Bila kata mulia dihubungkan kepada manusia maka kemulian manusia selalu diartikan dengan kekayaan, reputasi dan nilai kehidupan. Semua manusia tentu mendambakan kekayaan dan bekerja keras untuk memperolehnya. Tentu saja kekayaan itu tidak salah. Dalam kenyataan orang kaya lebih dihormati dari orang miskin, lagi pula orang kaya akan selalu lebih berkesempatan untuk berlaku banyak kebajikan walaupun tidak selalu. Orang kaya biasanya lebuh dihormati, itulah sebabnya dalam pandangan manusia kekayaan adalah juga merupakan kemuliaan manusiawi. Kemudian yang dianggap sebagai seorang yang mulia atau terhormat adalah seorang yang mempunyai reputasi yang baik. Bila seorang manusia mempunyai kekayaan dan juga mempunyai reputasi yang baik maka dia mempunyai kemuliaan ganda, tetapi menurut Yesus kemuliaan gandanya belum memadai membawa dia memasuki kerajaan Allah. Dia sulit meninggalkan kekayaan dan reputasinya atau salah satu diantaranya. Pemuda kaya ini lebih baik dari orang kaya yang menyatakan kepada dirinya “bagimu banyak kekayaan, bersenang-senanglah”. Karena kemungkinan besar dia mempunyai reputasi yang buruk.

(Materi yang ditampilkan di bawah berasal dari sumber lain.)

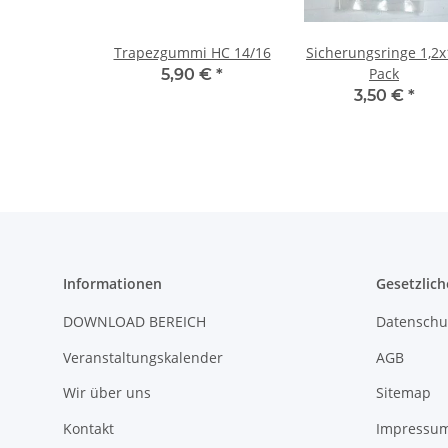
Trapezgummi HC 14/16
Sicherungsringe 1,2x
Pack
5,90 €
*
3,50 €
*
Informationen
Gesetzlich
DOWNLOAD BEREICH
Datenschu
Veranstaltungskalender
AGB
Wir über uns
Sitemap
Kontakt
Impressu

Ada lagi seorang kaya yang setiap hari berpesta pora tetapi hidup di luar Tuhan terbukti dari ketidak perduliannya kepada penderitaan Lazarus. Jadi ketiga orang kaya yang dikisahkan dalam Kitab Injil dan berhubungan dengan ajaran Yesus adalah manusia yang mempunyai kemuliaan, tetapi sangat tidak memadai memasuki kerajaan surga. Selain kekayaan dan reputasi nilai atau bobot kehidupan adalah juga merupakan kemuliaan manusiawi. Nilai ini berhubungan dengan kecerdasan dan kebijaksanaan tanpa atau diluar Tuhan adalah kesia-siaan kata raja Salomo. Pemazmur juga secara tegas menyatakan bahwa kemuliaan manusia hanyalah sebentar, seperti rumput yang berbunga memamerkan keindahannya sebentar saja kemudian layu.

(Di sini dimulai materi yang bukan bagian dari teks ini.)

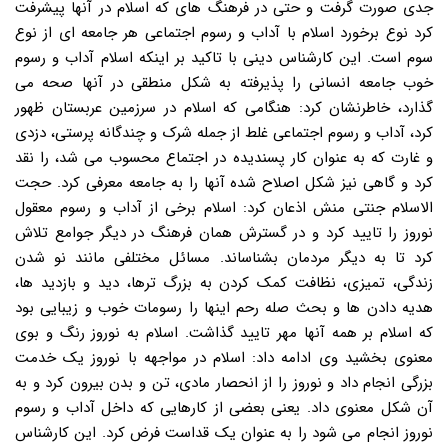
جدی صورت گرفت و حتی در فرهنگ های که اسلام در آنها پیشرفت
کرد نوع برخورد اسلام با آداب و رسوم اجتماعی هر جامعه ای از نوع
سوم است. این کارشناس دینی با تاکید بر اینکه اسلام آداب و رسوم
خوب جامعه انسانی را پذیرفته به شکل منطقی در آنها صحه می
گذارد، خاطرنشان کرد: هنگامی که اسلام در سرزمین عربستان ظهور
کرد، آداب و رسوم اجتماعی غلط از جمله شرک و چندگانه پرستی، دزدی
و غارت که به عنوان کار پسندیده در اجتماع محسوب می شد، را نقد
کرد و گاهی نیز شکل اصلاح شده آنها را به جامعه معرفی کرد. حجت
الاسلام جنتی منش اذعان کرد: اسلام برخی از آداب و رسوم معقول
نوروز را تایید کرد و در گسترش همان فرهنگ در دیگر جوامع تلاش
کرد تا به دیگر مردمان بشناساند. مسائل مختلفی مانند نو شدن
زندگی، تمیزی، نظافت کمک کردن به بزرگ ترها، دید و بازدید ها،
هدیه دادن ها و بحث صله رحم اینها را رسومات خوب و زیبایی بود
که اسلام بر همه آنها مهر تایید گذاشت. اسلام به نوروز رنگ و بوی
معنوی بخشید وی ادامه داد: اسلام در مواجهه با نوروز یک خدمت
بزرگی انجام داد و نوروز را از انحصار مادی، تن و بدن بیرون کرد و به
آن شکل معنوی داد. یعنی بعضی از کارهایی که داخل آداب و رسوم
نوروز انجام می شود را به عنوان یک قداست فرض کرد. این کارشناس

Pemazmur sangat menyadari betapa rapuhnya kemuliaan seorang manusia bila hanya diukur melalui kekayaan, reputasi dan kecerdasan. Pemazmur tidak memandang kemuliaan manusia sebagai suatu yang buruk, hanya saja bila dijadikan sandaran dan tujuan hidup sangat sia-sia. Tetapi pemazmur justru menempatkannya secara benar dan tepat. Kemuliaan manusiawi adalah alasan untuk bersyukur kepada Allah. Karena kemuliaan manusia adalah merupakan pemberian Allah yang sangat berharga, tetapi bukan untuk diandalkan melainkan untuk dijadikan alasan bersyukur kepada Tuhan dan untuk kemuliaan Tuhan. Dan terus terus diingat bahwa kemuliaan manusia adalah pemberian Tuhan. (MT)
Kemuliaan manusia bukan untuk diandalkan tetapi hendaklah dijadikan alasan bersyukur kepada Allah.